First and foremost, Unified Workflow (UW) is a versatile Python package that provides command-line tools and a Python API to streamline the configuration and running of computational codes common to workflow tasks within the UFS. UW defines a consistent YAML-based control language that configures tools like one for comparing unordered namelist files with mixed-case keys, for rendering templates, and even one for creating the Rocoto workflow manager’s XML workflow definition file.

We also have a set of tools that we call drivers that are tied to a particular component (e.g. models, pre-processors, post-processors) and deal with preparing run directories, staging data files, defining a component’s resource requirements, and executing a program, either directly or by submitting a job to a batch system. Each of these drivers has its own structured UW YAML language defining execution parameters and configuration settings specific to its respective program, thus defining a YAML interface to configure and run a component. All the UW YAML definitions are validated against corresponding schemas to help users understand where they may have introduced errors as early as possible. These drivers are compatible with all UFS applications and are highly configurable to meet the needs of any app. We currently have drivers that not only support current UFS Application components, but planned components, including JEDI and MPAS. Using UW tools, running FV3 on an interactive node from the command line can be as simple as:

$ uw fv3 run --config-file config.yaml --cycle 2024-06-06T12

The UW library of drivers has grown significantly in the past few months, and we are now at a point to define how these tools come together to create a workflow framework. We define a workflow framework as the set of scripts that configure an experiment, often referred to as a configuration layer or configuration subsystem, and the scripts necessary to run the tasks defined by a workflow. Here, workflow is specifically defined as the way a particular set of components is meant to run together to create products used for guidance. A workflow, in this context, might be labeled as RRFS or HAFS to indicate that it is the particular definition of how an operational system runs, or it might be more generally defined as a “cold start” workflow where there is room to modify this in countless ways to run a forecast of interest without data assimilation.

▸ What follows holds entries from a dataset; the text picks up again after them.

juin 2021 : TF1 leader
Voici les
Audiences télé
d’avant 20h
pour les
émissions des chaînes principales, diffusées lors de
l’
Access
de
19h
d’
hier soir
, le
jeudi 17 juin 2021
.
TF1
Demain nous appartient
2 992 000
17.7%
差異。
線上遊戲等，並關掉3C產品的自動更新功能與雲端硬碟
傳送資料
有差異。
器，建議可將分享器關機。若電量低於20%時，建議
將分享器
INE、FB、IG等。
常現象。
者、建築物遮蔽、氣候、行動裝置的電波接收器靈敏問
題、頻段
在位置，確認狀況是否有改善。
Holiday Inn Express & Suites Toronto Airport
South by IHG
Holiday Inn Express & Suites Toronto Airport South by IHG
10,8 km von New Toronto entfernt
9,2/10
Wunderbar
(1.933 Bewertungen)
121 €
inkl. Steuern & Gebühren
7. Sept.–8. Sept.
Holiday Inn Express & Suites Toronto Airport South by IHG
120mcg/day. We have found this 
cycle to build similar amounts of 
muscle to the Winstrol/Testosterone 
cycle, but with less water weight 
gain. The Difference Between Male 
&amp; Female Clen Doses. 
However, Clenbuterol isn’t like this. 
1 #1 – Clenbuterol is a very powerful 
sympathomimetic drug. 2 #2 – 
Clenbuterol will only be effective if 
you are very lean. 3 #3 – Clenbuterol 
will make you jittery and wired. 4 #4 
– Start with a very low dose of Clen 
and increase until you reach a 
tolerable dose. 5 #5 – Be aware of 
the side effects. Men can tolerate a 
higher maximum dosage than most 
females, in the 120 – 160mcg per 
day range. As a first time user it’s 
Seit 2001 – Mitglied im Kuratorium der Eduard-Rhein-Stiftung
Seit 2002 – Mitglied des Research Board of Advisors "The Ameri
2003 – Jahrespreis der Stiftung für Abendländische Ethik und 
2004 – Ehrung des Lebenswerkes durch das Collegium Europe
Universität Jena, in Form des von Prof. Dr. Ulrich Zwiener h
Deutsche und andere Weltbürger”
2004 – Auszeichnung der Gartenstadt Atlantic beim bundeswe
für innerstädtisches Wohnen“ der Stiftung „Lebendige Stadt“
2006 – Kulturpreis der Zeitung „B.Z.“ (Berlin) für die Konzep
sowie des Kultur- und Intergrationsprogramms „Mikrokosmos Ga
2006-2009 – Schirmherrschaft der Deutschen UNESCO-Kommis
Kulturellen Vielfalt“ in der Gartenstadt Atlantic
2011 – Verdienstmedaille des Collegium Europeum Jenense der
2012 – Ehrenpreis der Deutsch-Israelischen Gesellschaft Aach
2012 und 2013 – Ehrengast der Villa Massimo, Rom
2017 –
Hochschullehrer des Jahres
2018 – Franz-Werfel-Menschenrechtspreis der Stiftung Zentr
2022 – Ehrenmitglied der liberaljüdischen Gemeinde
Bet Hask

Historically, each application has created bespoke tools to drive its workflows, leading to duplication of effort and incompatibility across UFS applications. Our vision is to unify these disparate configuration layers into a single, cohesive framework that interfaces with existing workflows and workflow managers. We aim to alleviate common pain points, provide the tools necessary to create a concise and efficient runtime environment, flatten the learning curve to get what you need out of a UFS app, and empower scientists to realize their experiments exactly as they envision them.